The speech was met with massive applause from the masses. A slightly less dramatic recording survives from another ship, simply consisting of the captain’s voice over the intercom system saying; “Fellas, we’re turning around.” Humanity as a whole dropped whatever it was in the universe that they were doing to converge on a single mid-sized bluish-green planet in a relatively small solar system. The planet was in complete chilly desolation, they found as the ships landed on every continent. They searched high and low for the ship that had sounded the beacon to the other ships, which could only be activated by a cream-sample recognized by the ship’s computer. It wasn’t long before one of the ships made contact with a small civilization descended from the crew of that ship as they huddled for warmth around a communal bonfire. It took several years to overcome the language gap that had resulted from their generations of separation, but eventually mankind gathered in one corner of the world again to hear of the giant bovine creatures which ruled this world.

“They wandered the entire planet once,” Their elder began on a cold night, with the rest of humanity listening from their ships, “through the ruins of a once-great people who died out eons before. We hunted them for survival when our ancestors left their ship. We eventually remembered the lessons passed down from our people, and built fences to keep them in. The bovine creatures were so large that no fence we could build could hold them for long however, so we were forced to hunt them for our needs. They produced such vast quantities of cream, and our people became the first in almost a thousand years to taste the truth. Brothers, you cannot imagine the richness; the flavor! It truly melts in one’s mouth until such great ecstasy lead to physical pain in one’s head from the joy of it. Life was good. The hunting of the beasts felt right, this was how we were supposed to live. The churning of the cream was also right; this was how we were meant to live. Or so we thought. Please forgive us,” The elder then prostrated himself on the ground before the rest of humanity, “please you must forgive us. We weren’t to know… we weren’t to know…” They listened to these most humble of apologies from the small civilization descended from the first ship to touch down, for hunting and harvesting the majestic bovine miracle creatures to the point of extinction.

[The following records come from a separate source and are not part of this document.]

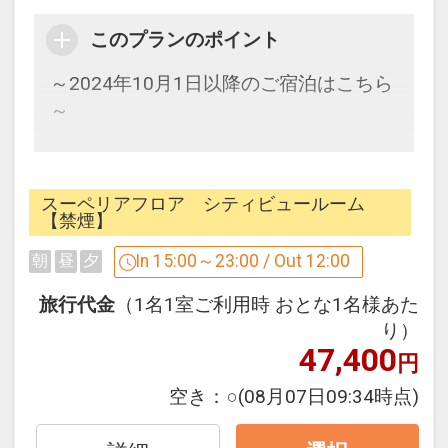
セパレート！
このプランのポイント
○全室加湿機能付空気清浄機完備
○全館Wi-Fi接続可能
～2024年10月1日以降のご宿泊はこちら
○チェックイン／15:00 チェックアウト
～
／12:00
シンプルな素泊まりプランです。
■ユニバーサル・スタジオ・ジャパンか
スーペリアフロア シティビュールーム
ら徒歩約1分
パークに一番近い、オフィシャルホテ
【禁煙】
ル。
In 15:00～23:00 / Out 12:00
朝
昼
夕
設定期間：2024年10月1日～2027年7月
ユニバーサルシティ駅と、パークを結ぶ
31日
メインストリートに面した絶好のロケー
旅行代金
（1名1室ご利用時 おとな1名様あた
インターネットコース番号：DP-2-
ション！
り）
200000034891
47,400
パークで見た夢の続きを是非このホテル
円
でご堪能下さい！！
空き：
○
(08月07日09:34時点)
■ご注意■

Humanity had just experienced its longest period of uninterrupted peace in its history, without a shot fired or a blow landed in centuries. Hardly a harsh word had passed from one man to another in this time when all were united in a common struggle. They chose to end all of that that day. They all marched back to their ships and retreated to the atmosphere, and ended it with a bang that destroyed that first civilization as the rest of humanity unwittingly left Earth for the second time.